Several of our good friends are set to move daughters and sons to college campuses very soon. I almost fell out of my chair when I learned the expected costs for the first year of college at an in-state university. Perhaps hearing those costs prepared me for the price tag that goes with the first year out-of-state tuition.
I remember how overwhelming college loans seemed when I was paying them back, but mine were a drop in the bucket compared to the amount of debt that these young men and women and their parents are going to take on to ensure they receive the education that will prepare them for the next phase of their lives.
It’s not only a college education that costs money. Education is a significant line item in the state and federal budget. (I have plenty of concerns about the role of government in education, but that’s an opinion for another day.)

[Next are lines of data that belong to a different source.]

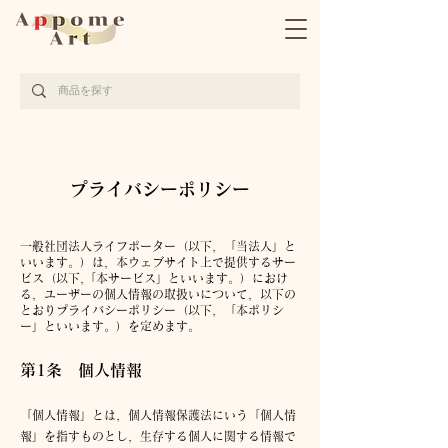
完全受注生産の京都西陣織アート作品サイト
プライバシーポリシー
一般社団法人ライフポーター（以下，「当法人」と
いいます。）は，本ウェブサイト上で提供するサー
ビス（以下,「本サービス」といいます。）におけ
る，ユーザーの個人情報の取扱いについて，以下の
とおりプライバシーポリシー（以下，「本ポリシ
ー」といいます。）を定めます。
第1条
個
人情報
「個人情報」とは，個人情報保護法にいう「個人情
報」を指すものとし，生存する個人に関する情報で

If you think education is expensive, take a moment to consider the cost of ignorance.
Have you ever been at a fast food restaurant when the little girl behind the counter accidentally closed the register drawer before counting out your change? I’m not suggesting that all young women working part-time jobs at fast food restaurants, convenience stores or any other place of business, are not smart enough to subtract the price of a hamburger meal from a twenty-dollar bill, but I’ve been seen the lost look on a young clerk’s face more times than I care to admit.
How can a person with limited math skills work in retail? How can they figure feed rations for livestock or how to calculate herbicide rates and calibrate sprayers? You and I and the future workforce in this country, do not have an “easy” button to push.

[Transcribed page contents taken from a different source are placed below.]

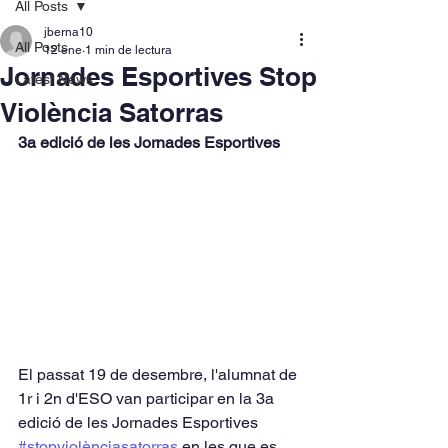
All Posts
jberna10
All Posts
12 ene
1 min de lectura
Jornades Esportives Stop
Latest News
Violència Satorras
3a edició de les Jornades Esportives
El passat 19 de desembre, l'alumnat de 
1r i 2n d'ESO van participar en la 3a 
edició de les Jornades Esportives 
#stopviolènciasatorras
 en les que es 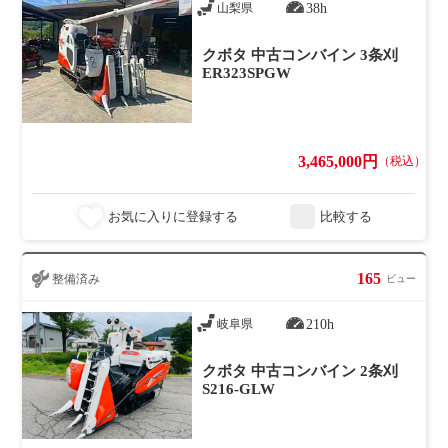
38h
山梨県
クボタ 中古コンバイン 3条刈
ER323SPGW
3,465,000円
（税込）
お気に入りに登録する
比較する
165
整備済み
ビュー
210h
岐阜県
クボタ 中古コンバイン 2条刈
S216-GLW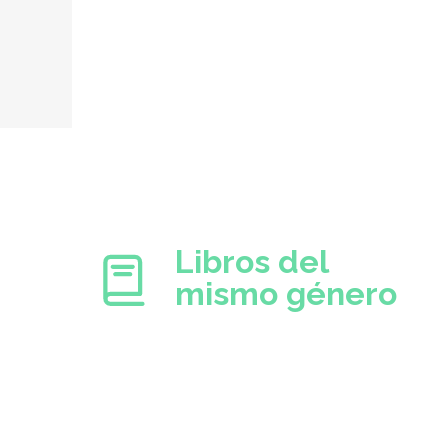
Libros del
mismo género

Not everyone is going to be a rocket scientist or neurosurgeon. There will be sheet metal workers, welders, cabinet builders and auto mechanics. There will be farmers and ranchers. Every one of them will need some math skills. They will benefit from science and business economics.
Let’s go out on a limb and believe that some of these young people may actually want to open their own welding businesses or tire shops. They will need to know how to fill out profit and loss statements, loan and insurance applications, and maintain tax records.
By the time those young people graduate from high school, it is my hope that they have at least a basic understanding of the Constitution of the United States of America. There has never been a time in this country’s history when there has been a greater need for citizens to understand the premise upon which our country was built.
I hope they know The First Amendment was written to protect and empower them:
Congress shall make no law respecting an establishment of religion, or prohibiting the free exercise thereof; or abridging the freedom of speech, or of the press; or the right of the people peaceably to assemble, and to petition the Government for a redress of grievances.